The rock legend has weed references in several of his classic songs including “Roll Another Number (For the Road)," but has now been sober for over two years after giving up booze and pot to write his 2012 memoir Waging Heavy Peace. “I did it for 40 years. Now I want to see what it’s like to not do it. It’s just a different perspective,” he said in a Guardian interview last year. Young also explained in his memoir that “the straighter I am, the more alert I am, the less I know myself and the harder it is to recognize myself. I need a little grounding in something and I am looking for it everywhere.”



Paul McCartney

It's never too late to quit smoking pot: just ask Paul McCartney. The former Beatles member had been an unabashed weed smoker since the ‘60s and was infamously arrested in Japan for possession of pot in 1980. But just months before his 70th birthday, McCartney revealed in a February 2012 interview that he was giving up smoking for the sake of his eight-year-old daughter, Beatrice. “I smoked my share. When you’re bringing up a youngster, your sense of responsibility does kick in,” he said. “If you’re lucky, at some point ... enough’s enough. You just don’t seem to think it’s necessary.”



Lady Gaga

The Little Monster leader had long been a weed aficionado and even smoked a joint on stage during a concert in Amsterdam last year. But as her hip injury grew worse on her Born This Way Ball tour, the singer revealed that she was smoking up to 15 joints per day to help numb the pain.  "I was just numbing, numbing, numbing myself then sleeping it off, then getting on stage, killing it in pain, then getting off and smoking, smoking, smoking, not knowing what the pain was," she admitted last month.
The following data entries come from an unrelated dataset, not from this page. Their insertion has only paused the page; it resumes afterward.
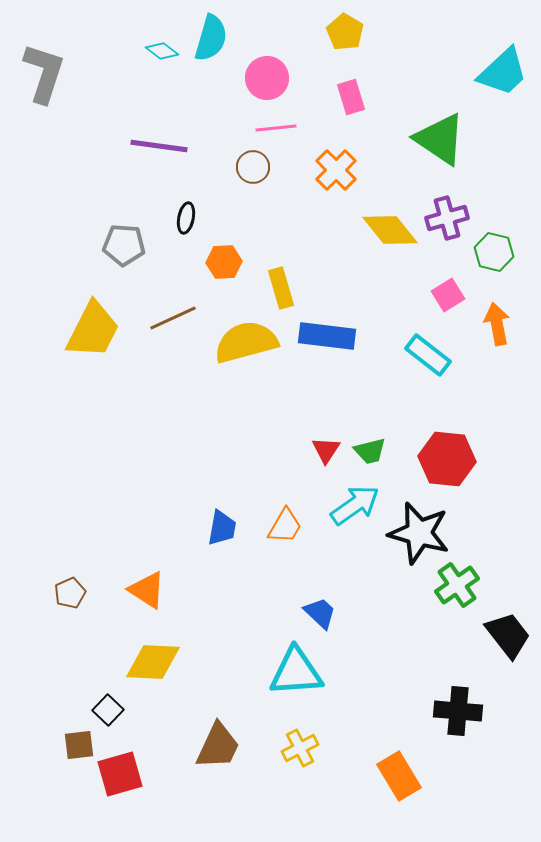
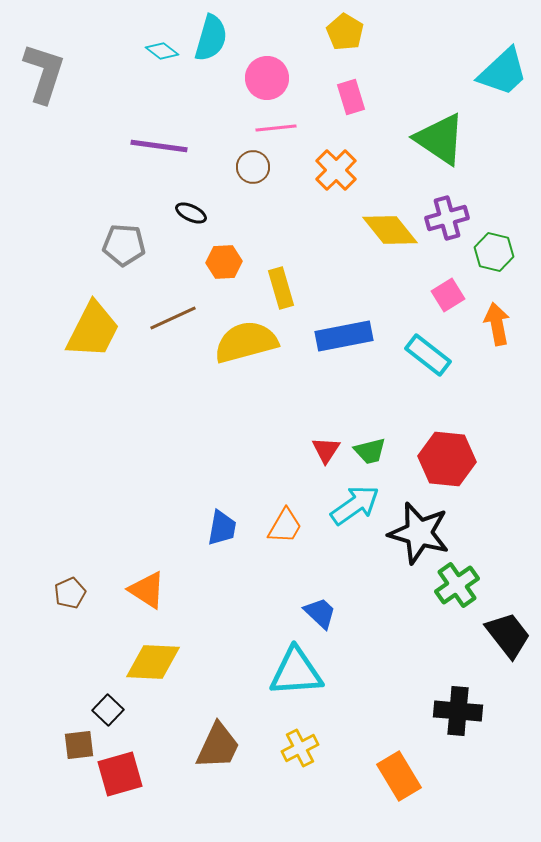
black ellipse at (186, 218): moved 5 px right, 5 px up; rotated 76 degrees counterclockwise
blue rectangle at (327, 336): moved 17 px right; rotated 18 degrees counterclockwise
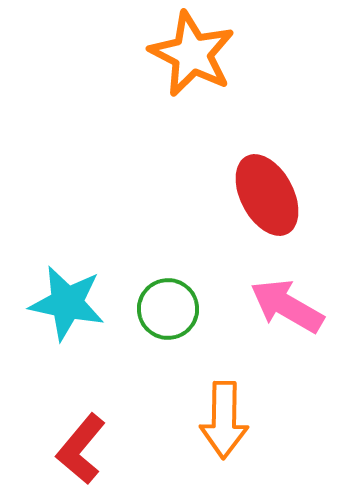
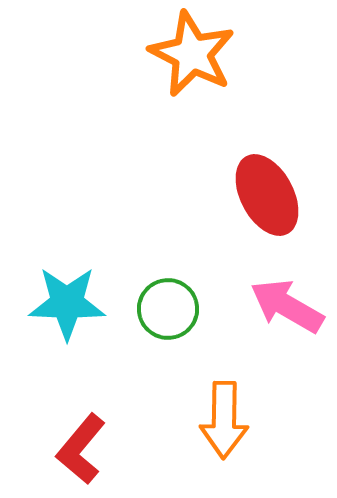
cyan star: rotated 10 degrees counterclockwise
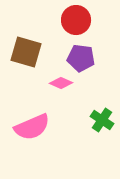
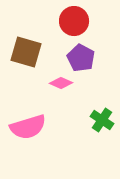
red circle: moved 2 px left, 1 px down
purple pentagon: rotated 20 degrees clockwise
pink semicircle: moved 4 px left; rotated 6 degrees clockwise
Gaga underwent hip surgery last February, but found herself unable to kick her weed habit. She credits performance artist Marina Abramovic with helping her to get sober last summer on a bizarre retreat, which included being sent into the woods blindfolded to help find her “way home.” Although the singer admits to now smoking “a little bit,” she said this is the “soberest” she’s been in years.



Snoop Lion

The rapper’s long-standing love of weed has even led to him doing anti-drug ads while completely under the influence, but he vowed to stop smoking pot over a decade ago. “Drugs cloud your vision. I was having fun when I was getting high ... [but] I’m 30 years old now,” he said in January 2003. “I said, ‘Let me stop smoking dope so I can get a better vision of myself, see who I am and what I meant to the world.” But less than two years later, he admitted to smoking pot regularly again and was arrested for possession of marijuana in January 2012. He’s even turned his love of the chronic into a business, endorsing his own rolling papers and strains of weed, in addition to writing the theme song for Discovery Channel show Weed Wars.